Search code examples
bashunixdb2pipeline

Getting chained/piped commands result to shell variable


Given a db2 proc call's output:

$ db2 "call SOME_PROC(103,5,0,'','',0,0)"

  Return Status = 0

I wish to just get the value and when I 'chain-em-up' it does not work as I think it should, so given:

$ db2 "call SOME_PROC(103,5,0,'','',0,0)" | sed -rn 's/ *Return Status *= *([0-9]+)/\1/p'
0

I try to chain 'em up:

$ var=$(db2 "call SOME_PROC(103,5,0,'','',0,0)" | sed -rn 's/ *Return Status *= *([0-9]+)/\1/p')
$ echo $var

You get nothin !

But if you redirect to tmp file:

$ db2 "call SOME_PROC(103,5,0,'','',0,0)" > /tmp/fff
$ var=$(cat /tmp/fff | sed -rn 's/ *Return Status *= *([0-9]+)/\1/p')
$ echo $var
0

You do get it ...

Similarly if you put in var:

$ var=$(db2 "call DB2INST1.USP_SPOTLIGHT_GET_DATA(103,5,0,'','',0,0)")
$ var=$(echo $var | sed -rn 's/ *Return Status *= *([0-9]+)/\1/p')
$ echo $var
0

You also get it ...

Is there a way to get value as my first attempt?
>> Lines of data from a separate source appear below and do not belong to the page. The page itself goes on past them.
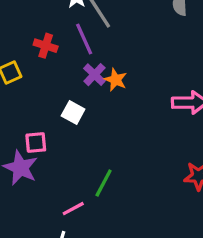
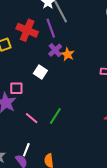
red cross: (46, 46) -> (27, 30), size x1.5
pink line: (73, 209) -> (32, 118), moved, turned 64

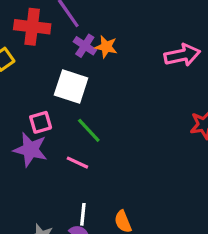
white square: (40, 72) -> (71, 86), size x1.5
green line: (55, 116) -> (89, 130), moved, turned -60

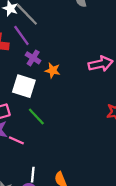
orange star: (106, 47) -> (53, 70), moved
pink line: (77, 163) -> (16, 140), moved

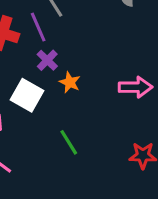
green line: (36, 117) -> (69, 142), moved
And also I wonder why does it not work? What am I missing?

I also tried the below and it also givs nothing!

cat <(db2 -x "call DB2INST1.USP_SPOTLIGHT_GET_DATA(103,5,0,'','',0,0)" | sed -rn 's/ *Return Status *= *([0-9]+)/\1/p')

Solution

  • The db2 command-line interface requires that the db2 command be issued as a direct child of the parent of the command which initiated the connection. In other words, the db2 call and db2 connect commands need to be initiated from the same shell process.

    That does not interact well with many shell features:

    • pipelines: cmd1 | cmd2 runs both commands in subshells (different processes).
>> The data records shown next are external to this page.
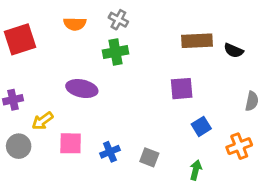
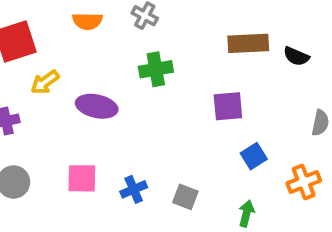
green cross: (116, 52) -> (156, 69), moved
yellow arrow: (42, 121) -> (45, 82), moved

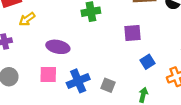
purple ellipse: (97, 106) -> (58, 47), moved
blue cross: (134, 189) -> (78, 81), size x1.5

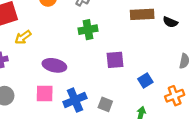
purple square: (133, 33) -> (115, 60), moved

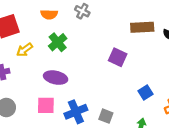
green cross: (88, 30) -> (58, 42), moved, turned -30
purple square: (115, 60) -> (118, 57), moved, turned 30

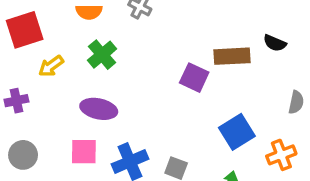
brown rectangle: (142, 27) -> (232, 56), moved
blue square: (145, 93) -> (237, 132), size x1.5

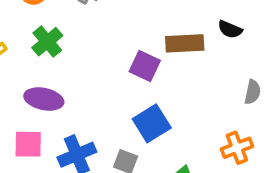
blue square: (237, 132) -> (152, 123), moved

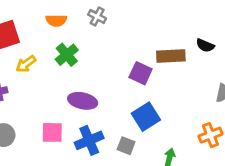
purple ellipse: (44, 99) -> (83, 101), moved

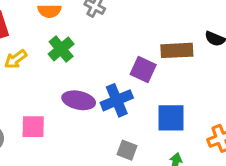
blue square: (146, 117) -> (171, 118), moved, turned 32
pink square: (52, 132) -> (33, 127), moved
blue cross: (89, 140) -> (117, 100), moved

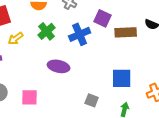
purple square: (143, 69) -> (103, 18), moved
blue cross: (117, 100) -> (80, 34), moved
pink square: (33, 127) -> (30, 97), moved

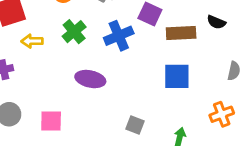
yellow arrow: (16, 38) -> (32, 41), turned 35
blue square: (122, 78) -> (177, 76), moved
    • command substitution: $(cmd) runs the command in a subshell.

    • process substitution (bash): <(cmd) runs the command in a subshell.

    However, if the shell is bash, the situation is not quite that restricted, so under some circumstances the above constructions will still work with db2. In pipelines and command substitution, bash will optimize away the subshell if the command to be run in the subshell is simple enough. (Roughly speaking, it must be a simple command without redirects.)

    So, for example, if some bash process P executes

    cmd1 | cmd2
    

    then both commands have P as their parent, because they are both simple commands. Similarly with

    a=$(cmd)
    

    However, if a pipelined command or a substituted command is not simple, then a subshell is required. For example, even though { ...} does not require a subshell, the syntax is not a simple command. So in

    { cmd1; } | cmd2
    

    the first command is a child of a subshell, while the second command is a child of the main shell.

    In particular, in

    a=$(cmd1 | cmd2)
    

    bash will not optimize away the command-substitution subshell, because cmd1 | cmd2 is not a simple command. So it will create a subshell to execute the pipeline; that subshell will apply the optimization, so there will not be additional subshells to execute the simple commands cmd1 and cmd2.

    In short, you can pipeline the output of db2 call or you can capture the output in a variable, but you cannot capture the output of a pipeline in a variable.


    Other shells are more (or less) capable of subshell optimizations. With zsh, for example, you can use process substitution to avoid the subshell:

    # This will work with zsh but not with bash
    var=$(db2 "call ..." > >(sed -rn ...))
    

    The syntax cmd1 > >(cmd2) is very similar to the pipeline cmd1 | cmd2, but it differs in that is syntactically a simple command. For zsh, that is sufficient to allow the elimination of the subshell (but not for bash, which won't optimize away a subshell if the command involves a redirection).